# mystery lack of zilla hairball/controller/throttle signal



## EVfun (Mar 14, 2010)

In the back of the manual there is a section on the DAQ. Try checking in DAQ 3 and 4. Look for throttle position being read and look to see what the Hairball thinks the Zilla is doing. The goal is observe the cause of no output. Is it a failure to read the throttle or a failure to respond to throttle input? 

Check to see if any new error codes have been set.

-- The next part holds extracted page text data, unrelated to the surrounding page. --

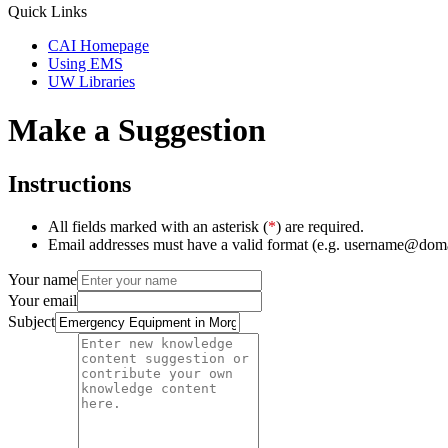
Quick Links
CAI Homepage
Using EMS
UW Libraries
Make a Suggestion
Instructions
All fields marked with an asterisk (
*
) are required.
Email addresses must have a valid format (e.g. username@dom
Your name
Your email
Subject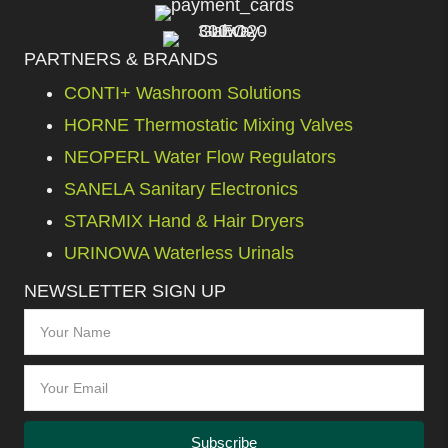
PARTNERS & BRANDS
CONTI+ Washroom Solutions
HORNE Thermostatic Mixing Valves
NEOPERL Water Flow Regulators
SANELA Sanitary Electronics
STARMIX Hand & Hair Dryers
URINOWA Waterless Urinals
NEWSLETTER SIGN UP
Subscribe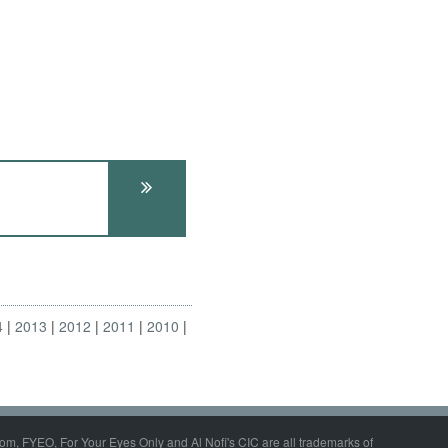
4
2013
2012
2011
2010
om, FYEO, For Your Eyes Only and Al Nofi's CIC are all trademarks of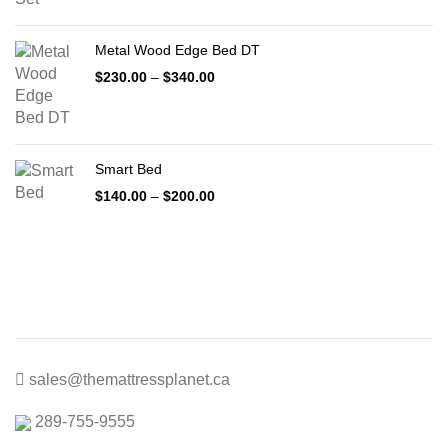
$399.00
through
Metal Wood Edge Bed DT
$1,999.00
Price
$
230.00
–
$
340.00
range:
$230.00
through
$340.00
Smart Bed
Price
$
140.00
–
$
200.00
range:
$140.00
through
$200.00
sales@themattressplanet.ca
289-755-9555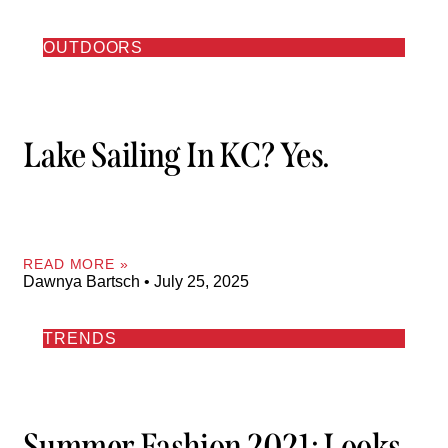
OUTDOORS
Lake Sailing In KC? Yes.
READ MORE »
Dawnya Bartsch
July 25, 2025
TRENDS
Summer Fashion 2021: Looks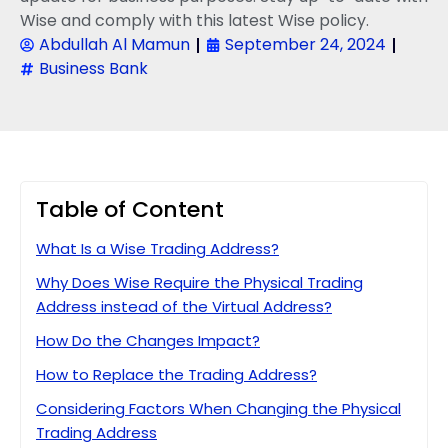
Wise and comply with this latest Wise policy.
Abdullah Al Mamun
September 24, 2024
Business Bank
Table of Content
What Is a Wise Trading Address?
Why Does Wise Require the Physical Trading
Address instead of the Virtual Address?
How Do the Changes Impact?
How to Replace the Trading Address?
Considering Factors When Changing the Physical
Trading Address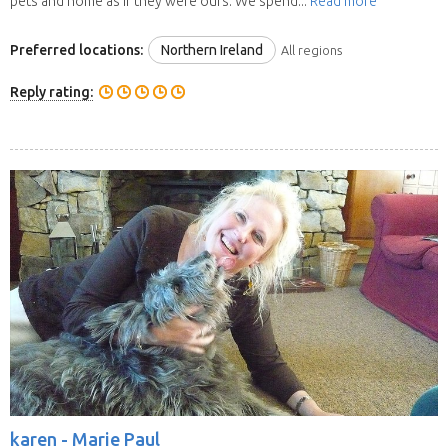
pets and home as if they were ours. We spend...
Read more
Preferred locations:
Northern Ireland
All regions
Reply rating:
karen -
Marie Paul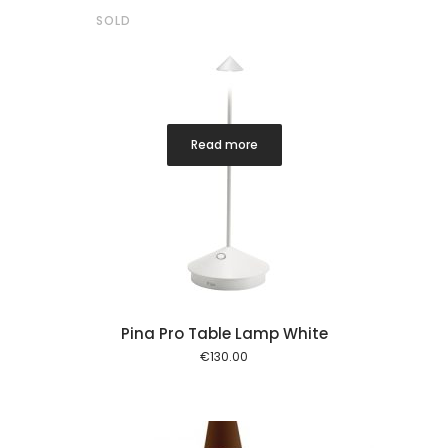
SOLD
Read more
Pina Pro Table Lamp White
€
130.00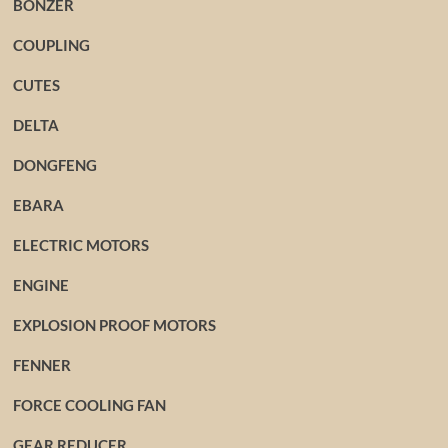
BONZER
COUPLING
CUTES
DELTA
DONGFENG
EBARA
ELECTRIC MOTORS
ENGINE
EXPLOSION PROOF MOTORS
FENNER
FORCE COOLING FAN
GEAR REDUCER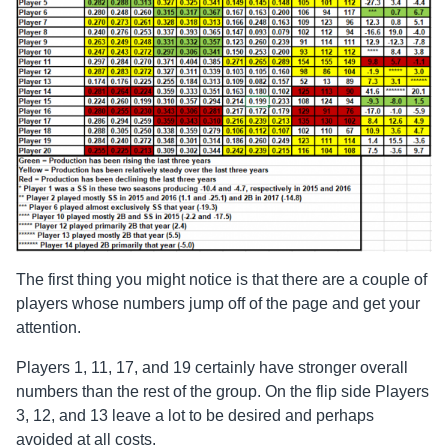
The first thing you might notice is that there are a couple of
players whose numbers jump off of the page and get your
attention.
Players 1, 11, 17, and 19 certainly have stronger overall
numbers than the rest of the group. On the flip side Players
3, 12, and 13 leave a lot to be desired and perhaps
avoided at all costs.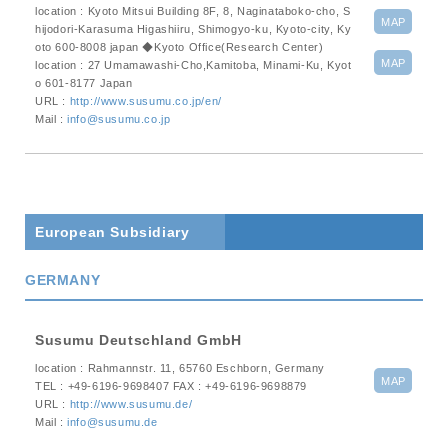
trending_flat
Networks
location : Kyoto Mitsui Building 8F, 8, Naginataboko-cho, S
MAP
hijodori-Karasuma Higashiiru, Shimogyo-ku, Kyoto-city, Ky
trending_flat
Sales Offices (Overseas)
oto 600-8008 japan ◆Kyoto Office(Research Center)
MAP
location : 27 Umamawashi-Cho,Kamitoba, Minami-Ku, Kyot
o 601-8177 Japan
trending_flat
Manufacturing Plants
URL :
http://www.susumu.co.jp/en/
Mail :
info@susumu.co.jp
trending_flat
Distributor
trending_flat
Electronic Commerce
trending_flat
Environment
European Subsidiary
trending_flat
ISO Certified
GERMANY
trending_flat
Susumu’s Policy on Conflict Minerals
Susumu Deutschland GmbH
trending_flat
Susumu's Environmental Policy
location : Rahmannstr. 11, 65760 Eschborn, Germany
MAP
TEL : +49-6196-9698407 FAX : +49-6196-9698879
trending_flat
The materials used in our chip resistors
URL :
http://www.susumu.de/
Mail :
info@susumu.de
trending_flat
Approach to RoHS / REACH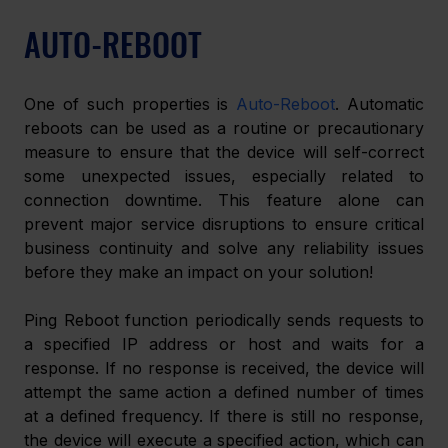
AUTO-REBOOT
One of such properties is 
Auto-Reboot
. Automatic 
reboots can be used as a routine or precautionary 
measure to ensure that the device will self-correct 
some unexpected issues, especially related to 
connection downtime. This feature alone can 
prevent major service disruptions to ensure critical 
business continuity and solve any reliability issues 
before they make an impact on your solution!
Ping Reboot function periodically sends requests to 
a specified IP address or host and waits for a 
response. If no response is received, the device will 
attempt the same action a defined number of times 
at a defined frequency. If there is still no response, 
the device will execute a specified action, which can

They tell a lot... sometimes cryptically.


----------



## dtbaker (Jan 5, 2008)

ok, when I key-on, state changes as expected to 1314 'waiting for throttle input'. there are no error codes, all 1111.

press throttle, nothing happens.

tried p) special menu, Q, and I get nothing on the screen.... is something supposed to happen?
oh, whoops, just looked back at manual, I have to enter "Q3", going to go do this right now....


----------



## dtbaker (Jan 5, 2008)

ok, with Q3 open and running, I do see 'response' in the first two columns showing throttle signal presumably (but its in hex). the next to last column changes from 23 to 26 and last col changes from SOMFS to OMFS

the status column changing from 23 to 26 confuses me...
23= wait for throttle input
26= battery voltage limit active

.... the change I made this am was to raise the battery voltage limit to above my actual pack voltage, basically I should never see OperatingStatus=26 with the voltage limits set above actual pack voltage, right?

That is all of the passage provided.